◆ About this task ◆
Only one stretch of the data is wanted: the line containing "menjadi daya tarik tersen", the line containing "采集、发布本站内容到任何网站、书籍等各类媒体平台。如若本", and every line between them, copied exactly.

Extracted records
######

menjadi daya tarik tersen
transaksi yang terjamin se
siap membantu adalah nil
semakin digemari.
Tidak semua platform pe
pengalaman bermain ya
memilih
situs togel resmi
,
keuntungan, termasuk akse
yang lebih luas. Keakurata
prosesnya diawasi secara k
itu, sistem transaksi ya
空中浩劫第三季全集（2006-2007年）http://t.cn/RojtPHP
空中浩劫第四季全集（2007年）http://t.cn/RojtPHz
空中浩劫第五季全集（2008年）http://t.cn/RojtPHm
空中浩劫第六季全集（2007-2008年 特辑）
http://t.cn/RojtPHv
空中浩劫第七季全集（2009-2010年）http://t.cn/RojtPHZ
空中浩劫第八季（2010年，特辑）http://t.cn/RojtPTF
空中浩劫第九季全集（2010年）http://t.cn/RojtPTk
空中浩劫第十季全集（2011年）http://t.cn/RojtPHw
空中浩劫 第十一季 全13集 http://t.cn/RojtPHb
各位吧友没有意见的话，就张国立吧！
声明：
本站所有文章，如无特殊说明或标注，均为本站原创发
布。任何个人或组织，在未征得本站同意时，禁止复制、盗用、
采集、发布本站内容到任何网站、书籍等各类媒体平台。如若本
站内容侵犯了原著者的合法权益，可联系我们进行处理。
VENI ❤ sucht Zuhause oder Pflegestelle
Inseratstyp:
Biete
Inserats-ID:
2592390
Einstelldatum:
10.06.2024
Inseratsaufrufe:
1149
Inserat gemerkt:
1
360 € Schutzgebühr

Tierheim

######

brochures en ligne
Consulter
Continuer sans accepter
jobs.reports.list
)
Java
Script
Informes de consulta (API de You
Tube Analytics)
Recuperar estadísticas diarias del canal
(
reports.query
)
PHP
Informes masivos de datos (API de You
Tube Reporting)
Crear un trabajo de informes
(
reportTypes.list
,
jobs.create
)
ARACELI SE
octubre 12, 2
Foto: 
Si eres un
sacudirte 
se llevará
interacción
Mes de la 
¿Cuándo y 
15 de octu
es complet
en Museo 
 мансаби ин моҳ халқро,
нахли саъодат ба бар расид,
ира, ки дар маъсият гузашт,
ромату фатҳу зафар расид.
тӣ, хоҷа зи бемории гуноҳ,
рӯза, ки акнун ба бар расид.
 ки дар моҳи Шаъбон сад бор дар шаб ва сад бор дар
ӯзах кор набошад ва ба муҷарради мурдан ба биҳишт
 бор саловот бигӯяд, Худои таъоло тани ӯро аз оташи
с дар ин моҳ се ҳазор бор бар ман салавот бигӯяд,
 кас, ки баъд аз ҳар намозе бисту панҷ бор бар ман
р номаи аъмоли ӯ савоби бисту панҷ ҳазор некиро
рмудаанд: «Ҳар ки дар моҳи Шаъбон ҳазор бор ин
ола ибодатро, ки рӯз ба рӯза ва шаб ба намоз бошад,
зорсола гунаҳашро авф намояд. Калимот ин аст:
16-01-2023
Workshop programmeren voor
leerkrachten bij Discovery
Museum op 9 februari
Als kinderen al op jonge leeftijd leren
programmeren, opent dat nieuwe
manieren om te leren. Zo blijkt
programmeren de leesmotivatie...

######

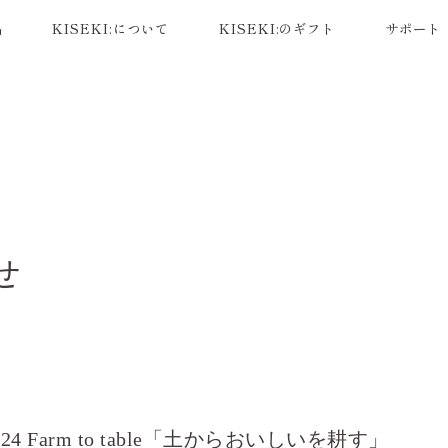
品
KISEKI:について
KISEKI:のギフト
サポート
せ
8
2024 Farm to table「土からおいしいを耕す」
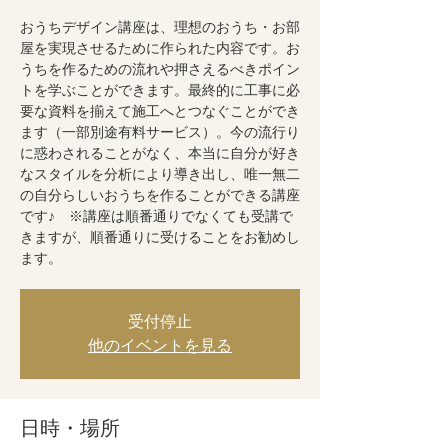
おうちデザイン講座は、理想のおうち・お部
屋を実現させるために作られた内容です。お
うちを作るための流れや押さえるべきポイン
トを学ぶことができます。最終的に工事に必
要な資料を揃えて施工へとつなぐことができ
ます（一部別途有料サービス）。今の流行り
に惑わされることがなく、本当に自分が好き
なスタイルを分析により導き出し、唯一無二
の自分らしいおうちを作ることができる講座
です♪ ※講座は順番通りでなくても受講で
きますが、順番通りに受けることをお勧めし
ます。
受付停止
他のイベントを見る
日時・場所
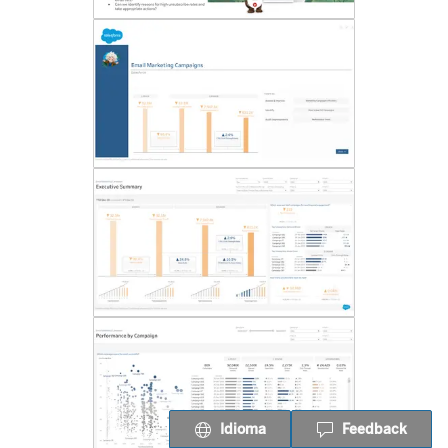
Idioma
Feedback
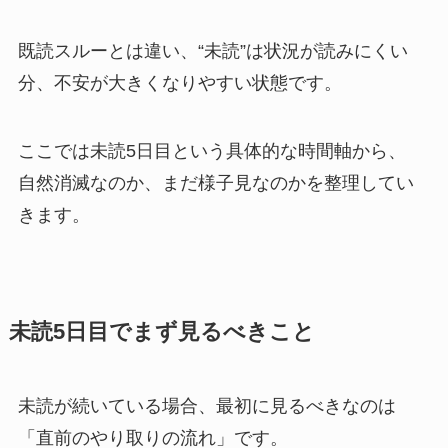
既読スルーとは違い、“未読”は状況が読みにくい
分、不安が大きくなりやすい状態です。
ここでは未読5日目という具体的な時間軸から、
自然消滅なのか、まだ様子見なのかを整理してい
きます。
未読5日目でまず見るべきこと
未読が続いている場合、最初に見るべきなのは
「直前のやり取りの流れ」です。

######

◆ Your solution ◆
menjadi daya tarik tersen
transaksi yang terjamin se
siap membantu adalah nil
semakin digemari.
Tidak semua platform pe
pengalaman bermain ya
memilih
situs togel resmi
,
keuntungan, termasuk akse
yang lebih luas. Keakurata
prosesnya diawasi secara k
itu, sistem transaksi ya
空中浩劫第三季全集（2006-2007年）http://t.cn/RojtPHP
空中浩劫第四季全集（2007年）http://t.cn/RojtPHz
空中浩劫第五季全集（2008年）http://t.cn/RojtPHm
空中浩劫第六季全集（2007-2008年 特辑）
http://t.cn/RojtPHv
空中浩劫第七季全集（2009-2010年）http://t.cn/RojtPHZ
空中浩劫第八季（2010年，特辑）http://t.cn/RojtPTF
空中浩劫第九季全集（2010年）http://t.cn/RojtPTk
空中浩劫第十季全集（2011年）http://t.cn/RojtPHw
空中浩劫 第十一季 全13集 http://t.cn/RojtPHb
各位吧友没有意见的话，就张国立吧！
声明：
本站所有文章，如无特殊说明或标注，均为本站原创发
布。任何个人或组织，在未征得本站同意时，禁止复制、盗用、
采集、发布本站内容到任何网站、书籍等各类媒体平台。如若本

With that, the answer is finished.